[Stored data entries]
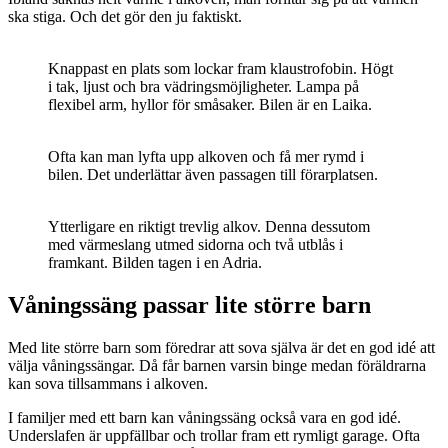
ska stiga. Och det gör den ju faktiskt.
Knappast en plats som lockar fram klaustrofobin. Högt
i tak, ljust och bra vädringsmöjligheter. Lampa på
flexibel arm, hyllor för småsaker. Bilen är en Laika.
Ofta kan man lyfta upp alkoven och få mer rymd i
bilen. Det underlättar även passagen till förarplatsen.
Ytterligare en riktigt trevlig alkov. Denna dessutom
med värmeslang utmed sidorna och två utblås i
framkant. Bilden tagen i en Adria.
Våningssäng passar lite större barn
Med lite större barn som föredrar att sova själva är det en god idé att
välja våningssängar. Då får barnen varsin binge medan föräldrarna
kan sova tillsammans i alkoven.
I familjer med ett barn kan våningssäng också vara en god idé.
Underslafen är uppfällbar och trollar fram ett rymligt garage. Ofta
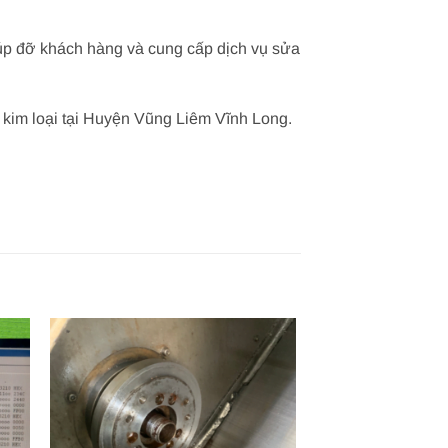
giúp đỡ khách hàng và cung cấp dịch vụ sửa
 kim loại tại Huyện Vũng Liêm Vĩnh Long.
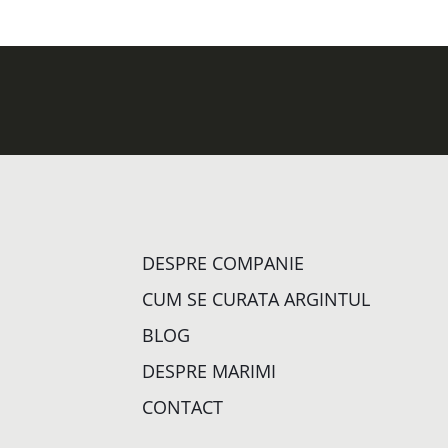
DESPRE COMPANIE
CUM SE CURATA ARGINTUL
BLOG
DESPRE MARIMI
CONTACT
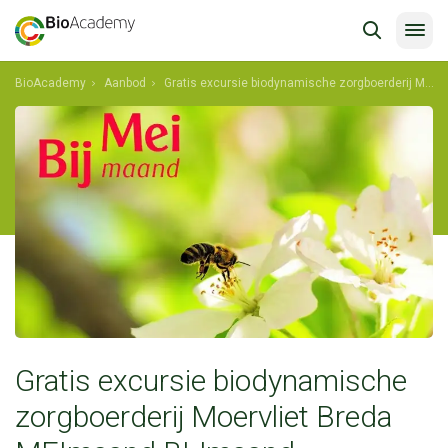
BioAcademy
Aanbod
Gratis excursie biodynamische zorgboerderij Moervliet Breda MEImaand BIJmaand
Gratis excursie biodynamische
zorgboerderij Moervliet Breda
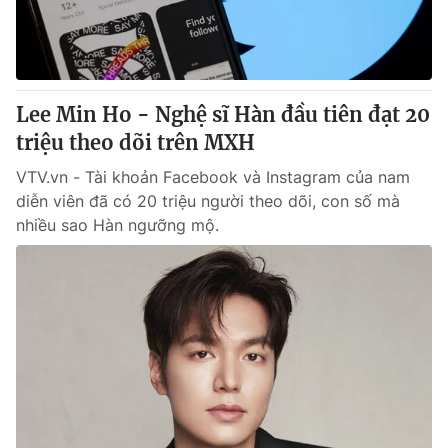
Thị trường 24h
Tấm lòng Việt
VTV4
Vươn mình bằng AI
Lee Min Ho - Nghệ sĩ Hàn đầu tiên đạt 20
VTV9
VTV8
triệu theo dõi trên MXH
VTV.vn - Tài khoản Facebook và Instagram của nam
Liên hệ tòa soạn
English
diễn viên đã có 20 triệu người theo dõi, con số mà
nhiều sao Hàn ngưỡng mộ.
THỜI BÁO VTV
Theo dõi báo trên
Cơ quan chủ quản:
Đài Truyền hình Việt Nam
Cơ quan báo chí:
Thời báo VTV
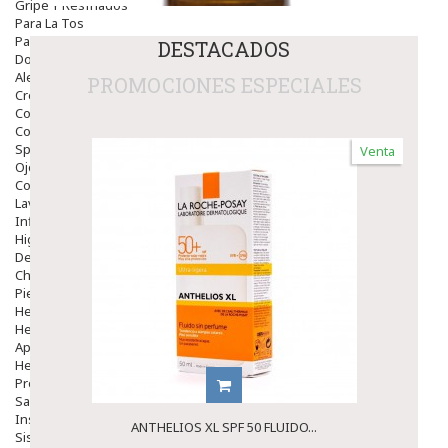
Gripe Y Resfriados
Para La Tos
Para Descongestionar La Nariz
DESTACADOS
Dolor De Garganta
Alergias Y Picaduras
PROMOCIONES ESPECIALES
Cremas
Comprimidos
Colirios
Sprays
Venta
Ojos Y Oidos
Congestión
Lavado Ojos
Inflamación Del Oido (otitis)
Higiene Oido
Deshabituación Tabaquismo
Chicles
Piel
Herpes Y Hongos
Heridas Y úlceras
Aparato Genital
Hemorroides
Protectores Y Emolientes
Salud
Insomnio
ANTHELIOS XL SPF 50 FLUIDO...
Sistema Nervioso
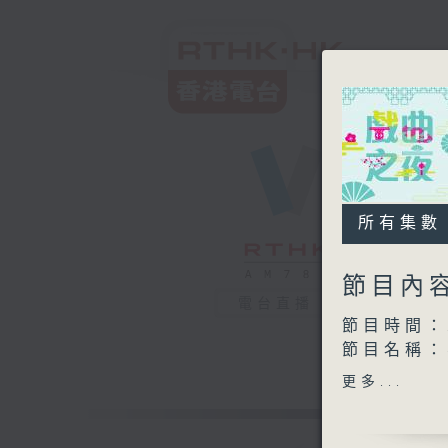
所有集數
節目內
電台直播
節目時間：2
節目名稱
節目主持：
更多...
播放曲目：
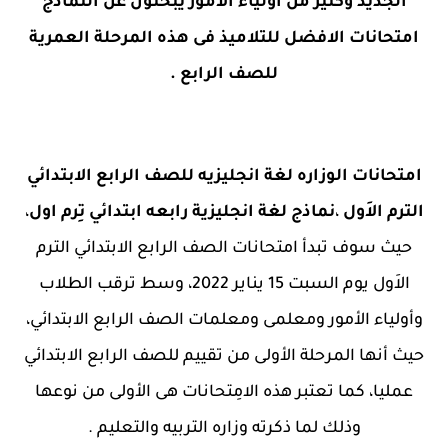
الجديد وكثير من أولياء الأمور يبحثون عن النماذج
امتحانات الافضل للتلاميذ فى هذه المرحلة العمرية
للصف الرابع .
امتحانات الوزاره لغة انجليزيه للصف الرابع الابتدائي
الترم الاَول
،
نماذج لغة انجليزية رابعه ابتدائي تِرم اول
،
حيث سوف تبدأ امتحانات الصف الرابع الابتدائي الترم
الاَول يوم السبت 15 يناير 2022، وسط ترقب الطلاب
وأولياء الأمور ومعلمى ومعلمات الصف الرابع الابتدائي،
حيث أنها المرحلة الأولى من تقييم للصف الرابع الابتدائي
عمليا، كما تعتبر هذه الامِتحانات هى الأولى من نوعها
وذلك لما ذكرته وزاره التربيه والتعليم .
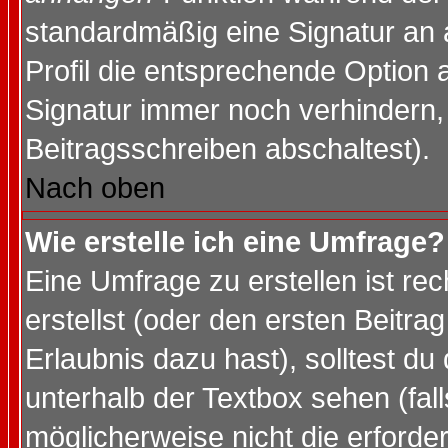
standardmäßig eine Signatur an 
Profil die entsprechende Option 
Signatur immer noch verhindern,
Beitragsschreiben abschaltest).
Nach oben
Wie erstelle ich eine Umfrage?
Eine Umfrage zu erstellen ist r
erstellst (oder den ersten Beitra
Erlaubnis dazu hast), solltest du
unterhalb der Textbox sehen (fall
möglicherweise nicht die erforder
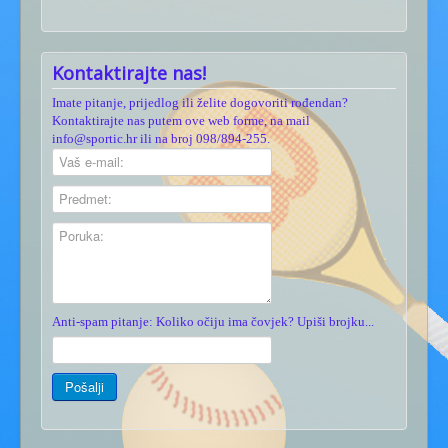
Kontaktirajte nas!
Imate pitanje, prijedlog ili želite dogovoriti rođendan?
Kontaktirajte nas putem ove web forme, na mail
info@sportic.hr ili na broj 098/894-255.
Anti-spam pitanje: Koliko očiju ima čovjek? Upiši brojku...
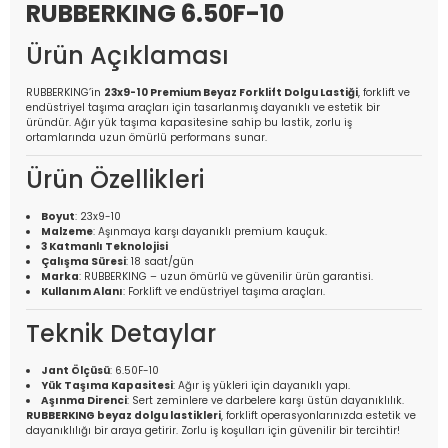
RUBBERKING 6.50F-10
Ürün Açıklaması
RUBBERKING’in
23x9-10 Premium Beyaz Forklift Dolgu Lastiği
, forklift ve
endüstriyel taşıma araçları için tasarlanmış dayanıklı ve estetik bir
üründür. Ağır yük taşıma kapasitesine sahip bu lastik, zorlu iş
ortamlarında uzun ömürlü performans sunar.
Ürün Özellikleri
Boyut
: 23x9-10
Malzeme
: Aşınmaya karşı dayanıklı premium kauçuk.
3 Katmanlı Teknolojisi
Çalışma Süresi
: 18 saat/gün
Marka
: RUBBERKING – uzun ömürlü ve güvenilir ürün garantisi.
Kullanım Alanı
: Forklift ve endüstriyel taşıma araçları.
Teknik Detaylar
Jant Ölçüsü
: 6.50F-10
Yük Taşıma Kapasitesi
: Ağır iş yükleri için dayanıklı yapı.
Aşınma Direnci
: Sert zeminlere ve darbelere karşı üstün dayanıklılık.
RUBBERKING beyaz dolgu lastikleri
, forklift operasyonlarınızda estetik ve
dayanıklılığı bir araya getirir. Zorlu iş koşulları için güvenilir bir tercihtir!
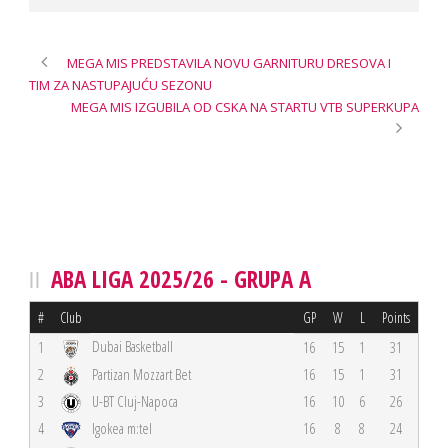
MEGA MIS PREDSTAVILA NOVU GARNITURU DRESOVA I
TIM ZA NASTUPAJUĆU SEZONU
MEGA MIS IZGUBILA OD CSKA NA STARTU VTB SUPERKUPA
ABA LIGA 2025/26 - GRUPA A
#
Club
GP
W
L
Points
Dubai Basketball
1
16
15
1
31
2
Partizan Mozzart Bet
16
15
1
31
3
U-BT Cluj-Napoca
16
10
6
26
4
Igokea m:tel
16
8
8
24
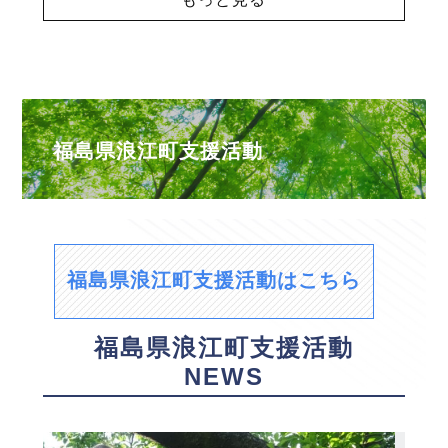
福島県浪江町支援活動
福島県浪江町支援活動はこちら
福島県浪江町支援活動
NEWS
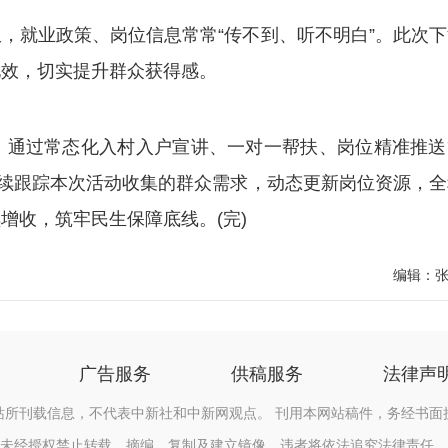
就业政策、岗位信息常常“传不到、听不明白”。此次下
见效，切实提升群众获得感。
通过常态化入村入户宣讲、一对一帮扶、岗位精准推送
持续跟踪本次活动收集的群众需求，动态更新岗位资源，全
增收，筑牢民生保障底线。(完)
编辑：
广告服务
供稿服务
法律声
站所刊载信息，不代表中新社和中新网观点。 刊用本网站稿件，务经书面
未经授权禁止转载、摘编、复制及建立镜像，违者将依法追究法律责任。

### Work instructions
Please transcribe all of the entries exactly and omit any picture they hold.

### Output below
ska stiga. Och det gör den ju faktiskt.
Knappast en plats som lockar fram klaustrofobin. Högt
i tak, ljust och bra vädringsmöjligheter. Lampa på
flexibel arm, hyllor för småsaker. Bilen är en Laika.
Ofta kan man lyfta upp alkoven och få mer rymd i
bilen. Det underlättar även passagen till förarplatsen.
Ytterligare en riktigt trevlig alkov. Denna dessutom
med värmeslang utmed sidorna och två utblås i
framkant. Bilden tagen i en Adria.
Våningssäng passar lite större barn
Med lite större barn som föredrar att sova själva är det en god idé att
välja våningssängar. Då får barnen varsin binge medan föräldrarna
kan sova tillsammans i alkoven.
I familjer med ett barn kan våningssäng också vara en god idé.
Underslafen är uppfällbar och trollar fram ett rymligt garage. Ofta
giúp đỡ khách hàng và cung cấp dịch vụ sửa
 kim loại tại Huyện Vũng Liêm Vĩnh Long.
DESPRE COMPANIE
CUM SE CURATA ARGINTUL
BLOG
DESPRE MARIMI
CONTACT
BioAcademy
Aanbod
Gratis excursie biodynamische zorgboerderij Moervliet Breda MEImaand BIJmaand
Gratis excursie biodynamische
zorgboerderij Moervliet Breda
Thị trường 24h
Tấm lòng Việt
VTV4
Vươn mình bằng AI
Lee Min Ho - Nghệ sĩ Hàn đầu tiên đạt 20
VTV9
VTV8
triệu theo dõi trên MXH
VTV.vn - Tài khoản Facebook và Instagram của nam
Liên hệ tòa soạn
English
diễn viên đã có 20 triệu người theo dõi, con số mà
nhiều sao Hàn ngưỡng mộ.
THỜI BÁO VTV
Theo dõi báo trên
Cơ quan chủ quản:
Đài Truyền hình Việt Nam
Cơ quan báo chí:
Thời báo VTV
Gripe Y Resfriados
Para La Tos
Para Descongestionar La Nariz
DESTACADOS
Dolor De Garganta
Alergias Y Picaduras
PROMOCIONES ESPECIALES
Cremas
Comprimidos
Colirios
Sprays
Venta
Ojos Y Oidos
Congestión
Lavado Ojos
Inflamación Del Oido (otitis)
Higiene Oido
Deshabituación Tabaquismo
Chicles
Piel
Herpes Y Hongos
Heridas Y úlceras
Aparato Genital
Hemorroides
Protectores Y Emolientes
Salud
Insomnio
ANTHELIOS XL SPF 50 FLUIDO...
Sistema Nervioso
所有集數
節目內
電台直播
節目時間：2
節目名稱
節目主持：
更多...
播放曲目：
الجديد وكثير من أولياء الأمور يبحثون عن النماذج
امتحانات الافضل للتلاميذ فى هذه المرحلة العمرية
للصف الرابع .
امتحانات الوزاره لغة انجليزيه للصف الرابع الابتدائي
الترم الاَول
،
نماذج لغة انجليزية رابعه ابتدائي تِرم اول
،
حيث سوف تبدأ امتحانات الصف الرابع الابتدائي الترم
الاَول يوم السبت 15 يناير 2022، وسط ترقب الطلاب
وأولياء الأمور ومعلمى ومعلمات الصف الرابع الابتدائي،
حيث أنها المرحلة الأولى من تقييم للصف الرابع الابتدائي
عمليا، كما تعتبر هذه الامِتحانات هى الأولى من نوعها
وذلك لما ذكرته وزاره التربيه والتعليم .
standardmäßig eine Signatur an 
Profil die entsprechende Option 
Signatur immer noch verhindern,
Beitragsschreiben abschaltest).
Nach oben
Wie erstelle ich eine Umfrage?
Eine Umfrage zu erstellen ist r
erstellst (oder den ersten Beitra
Erlaubnis dazu hast), solltest du
unterhalb der Textbox sehen (fall
möglicherweise nicht die erforder
Kontaktirajte nas!
Imate pitanje, prijedlog ili želite dogovoriti rođendan?
Kontaktirajte nas putem ove web forme, na mail
info@sportic.hr ili na broj 098/894-255.
Anti-spam pitanje: Koliko očiju ima čovjek? Upiši brojku...
RUBBERKING 6.50F-10
Ürün Açıklaması
RUBBERKING’in
23x9-10 Premium Beyaz Forklift Dolgu Lastiği
, forklift ve
endüstriyel taşıma araçları için tasarlanmış dayanıklı ve estetik bir
üründür. Ağır yük taşıma kapasitesine sahip bu lastik, zorlu iş
ortamlarında uzun ömürlü performans sunar.
Ürün Özellikleri
Boyut
: 23x9-10
Malzeme
: Aşınmaya karşı dayanıklı premium kauçuk.
3 Katmanlı Teknolojisi
Çalışma Süresi
: 18 saat/gün
Marka
: RUBBERKING – uzun ömürlü ve güvenilir ürün garantisi.
Kullanım Alanı
: Forklift ve endüstriyel taşıma araçları.
Teknik Detaylar
Jant Ölçüsü
: 6.50F-10
Yük Taşıma Kapasitesi
: Ağır iş yükleri için dayanıklı yapı.
Aşınma Direnci
: Sert zeminlere ve darbelere karşı üstün dayanıklılık.
RUBBERKING beyaz dolgu lastikleri
, forklift operasyonlarınızda estetik ve
dayanıklılığı bir araya getirir. Zorlu iş koşulları için güvenilir bir tercihtir!
MEGA MIS PREDSTAVILA NOVU GARNITURU DRESOVA I
TIM ZA NASTUPAJUĆU SEZONU
MEGA MIS IZGUBILA OD CSKA NA STARTU VTB SUPERKUPA
ABA LIGA 2025/26 - GRUPA A
#
Club
GP
W
L
Points
Dubai Basketball
1
16
15
1
31
2
Partizan Mozzart Bet
16
15
1
31
3
U-BT Cluj-Napoca
16
10
6
26
4
Igokea m:tel
16
8
8
24
福島県浪江町支援活動
福島県浪江町支援活動はこちら
福島県浪江町支援活動
NEWS
就业政策、岗位信息常常“传不到、听不明白”。此次下
见效，切实提升群众获得感。
通过常态化入村入户宣讲、一对一帮扶、岗位精准推送
持续跟踪本次活动收集的群众需求，动态更新岗位资源，全
增收，筑牢民生保障底线。(完)
编辑：
广告服务
供稿服务
法律声
站所刊载信息，不代表中新社和中新网观点。 刊用本网站稿件，务经书面
未经授权禁止转载、摘编、复制及建立镜像，违者将依法追究法律责任。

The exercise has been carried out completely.